Fair Compensation for Home Health Care Workers in Pennsylvania

The Pennsylvania Supreme Court agreed that the state's fair pay law covers home health care workers employed by employment agencies, a ruling AARP had urged in its "friend of the court" brief, and thus the agencies must pay overtime to its workers.

Background


Bayada Nurses employs registered and licensed practical nurses and home health aides to work in Bayada's clients' homes. The Pennsylvania Department of Labor and Industry began an investigation of Bayada on suspicion that it does not pay minimum wage or overtime to its Home Health Aides (HHAs).

Bayada sued the state, arguing that the state exceeded its authority by initiating the investigation. It based its argument on two grounds: (1) a decision in 2007 by the U.S. Supreme Court that ruled that HHAs were not subject to federal overtime laws, and (2) that it is not the sole employer of these workers. Bayada argued that HHAs are jointly employed by both Bayada and its clients and therefore the workers fall into an exception in state overtime law for people providing "domestic services in or about the private home of the employer."

The Litigation


AARP Foundation Litigation attorneys filed AARP's "friend of the court" brief with Pennsylvania AFL-CIO and the Service Employees International Union in Bayada Nurses, Inc. v. Pennsylvania in the state's highest court. As to Bayada's first point, it is true that in its Coke v. Long Island Care at Home decision, the U.S. Supreme Court ruled that the Department of Labor had the authority to exempt home care workers employed by employment agencies from federal overtime laws.

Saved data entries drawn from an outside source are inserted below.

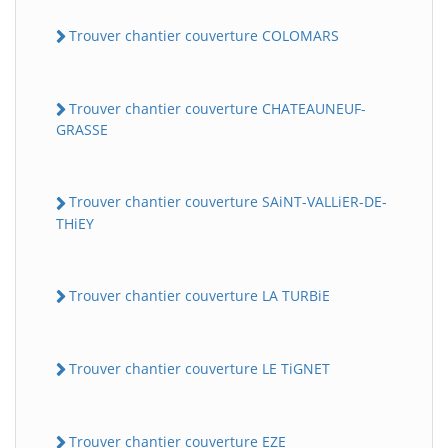
Trouver chantier couverture COLOMARS
Trouver chantier couverture CHATEAUNEUF-
GRASSE
Trouver chantier couverture SAiNT-VALLiER-DE-
THiEY
Trouver chantier couverture LA TURBiE
Trouver chantier couverture LE TiGNET
Trouver chantier couverture EZE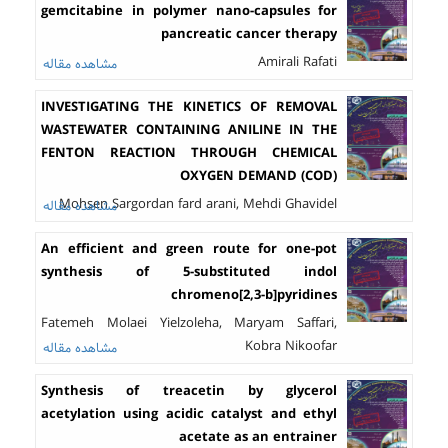
gemcitabine in polymer nano-capsules for
pancreatic cancer therapy
Amirali Rafati
مشاهده مقاله
INVESTIGATING THE KINETICS OF REMOVAL
WASTEWATER CONTAINING ANILINE IN THE
FENTON REACTION THROUGH CHEMICAL
OXYGEN DEMAND (COD)
Mohsen Sargordan fard arani, Mehdi Ghavidel
مشاهده مقاله
An efficient and green route for one-pot
synthesis of 5-substituted indol
chromeno[2,3-b]pyridines
Fatemeh Molaei Yielzoleha, Maryam Saffari,
Kobra Nikoofar
مشاهده مقاله
Synthesis of treacetin by glycerol
acetylation using acidic catalyst and ethyl
acetate as an entrainer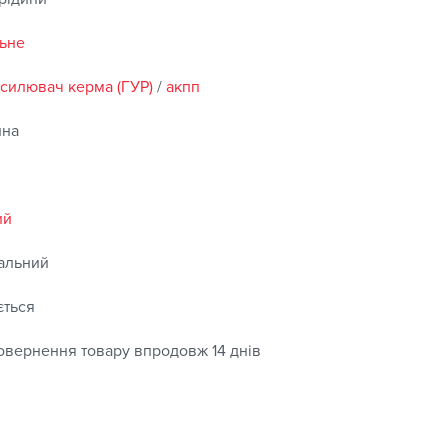
ьне
дсилювач керма (ГУР)
/
акпп
ина
ий
альний
ється
овернення товару впродовж 14 днів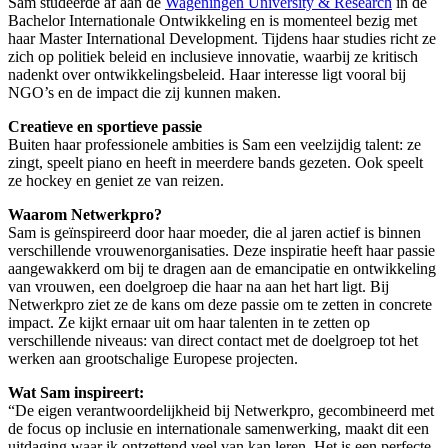
Sam studeerde af aan de
Wageningen University & Research
in de
Bachelor Internationale Ontwikkeling en is momenteel bezig met
haar Master International Development. Tijdens haar studies richt ze
zich op politiek beleid en inclusieve innovatie, waarbij ze kritisch
nadenkt over ontwikkelingsbeleid. Haar interesse ligt vooral bij
NGO’s en de impact die zij kunnen maken.
Creatieve en sportieve passie
Buiten haar professionele ambities is Sam een veelzijdig talent: ze
zingt, speelt piano en heeft in meerdere bands gezeten. Ook speelt
ze hockey en geniet ze van reizen.
Waarom Netwerkpro?
Sam is geïnspireerd door haar moeder, die al jaren actief is binnen
verschillende vrouwenorganisaties. Deze inspiratie heeft haar passie
aangewakkerd om bij te dragen aan de emancipatie en ontwikkeling
van vrouwen, een doelgroep die haar na aan het hart ligt. Bij
Netwerkpro ziet ze de kans om deze passie om te zetten in concrete
impact. Ze kijkt ernaar uit om haar talenten in te zetten op
verschillende niveaus: van direct contact met de doelgroep tot het
werken aan grootschalige Europese projecten.
Wat Sam inspireert:
“De eigen verantwoordelijkheid bij Netwerkpro, gecombineerd met
de focus op inclusie en internationale samenwerking, maakt dit een
uitdaging waar ik ontzettend veel van kan leren. Het is een perfecte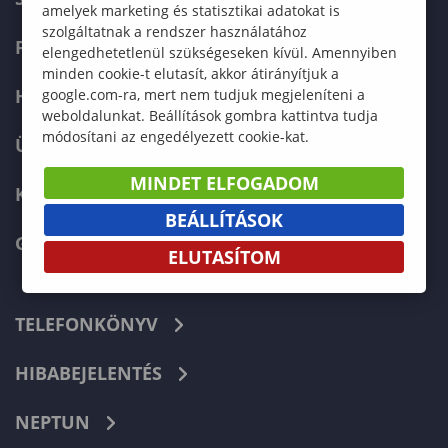
amelyek marketing és statisztikai adatokat is
szolgáltatnak a rendszer használatához
FELVÉTELIZŐKNEK
elengedhetetlenül szükségeseken kívül. Amennyiben
minden cookie-t elutasít, akkor átirányítjuk a
HALLGATÓKNAK
google.com-ra, mert nem tudjuk megjeleníteni a
weboldalunkat. Beállítások gombra kattintva tudja
módosítani az engedélyezett cookie-kat.
ÜZLETI PARTNEREKNEK
MINDET ELFOGADOM
KARRIER
BEÁLLÍTÁSOK
GREEN UNIVERSITY
ELUTASÍTOM
TELEFONKÖNYV
HIBABEJELENTÉS
NEPTUN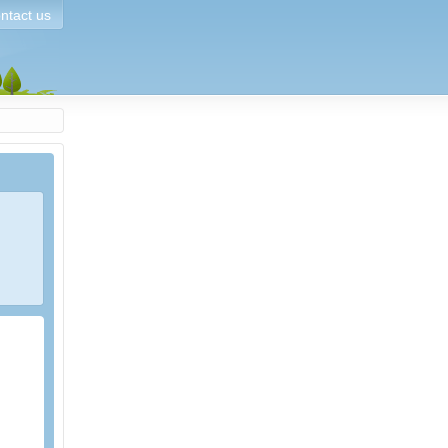
ntact us
024.
t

However, the dispute in Bayada centered not on federal law but on Pennsylvania's own state labor law. AARP's brief pointed out that Pennsylvania law does not contain an exemption for companionship services. States are undeniably permitted to enact more inclusive wage and hour standards than federal law. In fact, the brief noted, many states have chosen not to exempt home health care workers or live-in companions from state wage law and there is no reason to overturn Pennsylvania's law.

As to the issue of exemption for people providing domestic services in the home, AARP pointed out that these workers are clearly defined in state law as those who "work in or about a private dwelling for an employer in his capacity as a householder" (emphasis added) — notably not mentioned are services provided to an individual for reasons (i.e., health or personal care) that have nothing to do with his/her status as a householder.

The trial court had earlier held that Bayada's HHAs were not exempt from state labor laws by virtue of Pennsylvania's domestic service exemption. Similarly, the court rejected Bayada's assertion that the Supreme Court ruling set the matter of coverage at rest. Indeed, the court noted, that ruling supported deference to agency interpretations and here the agency ruled that the definition of exempt worker did not include HHAs employed by companies rather than directly by family members.

The Pennsylvania Supreme Court upheld that decision. Citing AARP's brief, the court ruled that Pennsylvania's domestic services exemption was "materially distinct" from the federal exemption and that the more narrow exception was a permissible exercise of state regulation. The court also rejected Bayada's claim that its workers were jointly employed by Bayada and its customers (and therefore, Bayada argued, the employees fell under the "householder" exception). The court dismissed Bayada's case.